Selvan proved this result in a different way: First say that if $a^2+ b^2$ is a multiple of $3$ then $a^2 + b^2 = 3n$ , where $n$ is a positive integer.

Now if $b$ is not a multiple of $3$, $b$ can be expressed in the form $3x \pm 1$, where $x$ is an integer. Therefore $$a^2 + (3x \pm 1)^2= 3n$$ so $$a^2= 3n - 9x^2 \pm 6x -1$$ and therefore $a^2$ is not a multiple of three as it is expressed as a multiple of three minus $1$. Hence $a$ is not a multiple of $3$, and therefore $a$ can be expressed in the form $$3y\pm 1$$where $y$ is a positive integer.

Therefore $$(3y \pm 1)^2 = 3n - 9x^2 \pm 6x - 1$$ and so $$9y^2 \pm 6y + 1 = 3n - 9x^2\pm 6x - 1$$ $$9y^2\pm 6y + 2 = 3n -9x^2 \pm 6x$$

The right hand side of the expression is a multiple of three, but the left hand side however is clearly not, as it is a multiple of three add $2$. Here is a contradiction.

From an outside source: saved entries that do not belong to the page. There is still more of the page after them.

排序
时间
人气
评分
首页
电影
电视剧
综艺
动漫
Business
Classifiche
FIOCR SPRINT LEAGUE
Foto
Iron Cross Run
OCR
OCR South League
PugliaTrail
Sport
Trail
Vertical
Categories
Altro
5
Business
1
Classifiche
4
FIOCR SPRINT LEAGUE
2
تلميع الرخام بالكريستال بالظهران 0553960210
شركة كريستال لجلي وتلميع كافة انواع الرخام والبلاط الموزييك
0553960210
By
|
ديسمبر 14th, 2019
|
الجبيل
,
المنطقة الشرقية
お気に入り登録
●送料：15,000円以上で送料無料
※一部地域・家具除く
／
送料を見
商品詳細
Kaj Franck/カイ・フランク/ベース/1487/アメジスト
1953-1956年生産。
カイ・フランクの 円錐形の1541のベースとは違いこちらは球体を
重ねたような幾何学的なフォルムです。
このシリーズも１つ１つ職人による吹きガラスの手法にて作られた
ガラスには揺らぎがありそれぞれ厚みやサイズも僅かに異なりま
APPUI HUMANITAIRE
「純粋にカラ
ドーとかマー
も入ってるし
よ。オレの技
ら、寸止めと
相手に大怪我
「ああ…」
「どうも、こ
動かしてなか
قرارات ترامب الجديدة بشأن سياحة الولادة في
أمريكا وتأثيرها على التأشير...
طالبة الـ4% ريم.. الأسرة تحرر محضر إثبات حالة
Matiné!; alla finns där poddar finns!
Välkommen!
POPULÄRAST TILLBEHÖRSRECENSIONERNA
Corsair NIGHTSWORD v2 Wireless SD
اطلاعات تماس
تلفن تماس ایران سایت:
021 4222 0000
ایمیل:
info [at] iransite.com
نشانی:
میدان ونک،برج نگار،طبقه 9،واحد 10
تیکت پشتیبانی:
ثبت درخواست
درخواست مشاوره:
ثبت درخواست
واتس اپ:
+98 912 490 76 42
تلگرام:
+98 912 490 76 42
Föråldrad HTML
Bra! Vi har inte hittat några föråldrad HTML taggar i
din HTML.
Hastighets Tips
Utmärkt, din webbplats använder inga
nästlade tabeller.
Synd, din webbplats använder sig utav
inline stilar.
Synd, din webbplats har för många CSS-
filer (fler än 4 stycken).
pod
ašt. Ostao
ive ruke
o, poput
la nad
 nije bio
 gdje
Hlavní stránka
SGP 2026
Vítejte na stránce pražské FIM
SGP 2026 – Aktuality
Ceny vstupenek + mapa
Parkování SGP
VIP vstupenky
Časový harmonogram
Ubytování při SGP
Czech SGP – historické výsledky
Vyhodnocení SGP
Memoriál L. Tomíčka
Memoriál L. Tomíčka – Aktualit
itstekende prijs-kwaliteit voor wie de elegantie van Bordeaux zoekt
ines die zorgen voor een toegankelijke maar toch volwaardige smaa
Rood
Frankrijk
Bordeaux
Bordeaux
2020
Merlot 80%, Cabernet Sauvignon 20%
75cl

When $b$ was said to be a non multiple of three, it led to saying that a must also be a non multiple, and a contradiction occurred. Therefore neither $a$ nor $b$ can be non multiples of three, hence if $a^2 + b^2$ is a multiple of three then $a$ and $b$ are both multiples of three.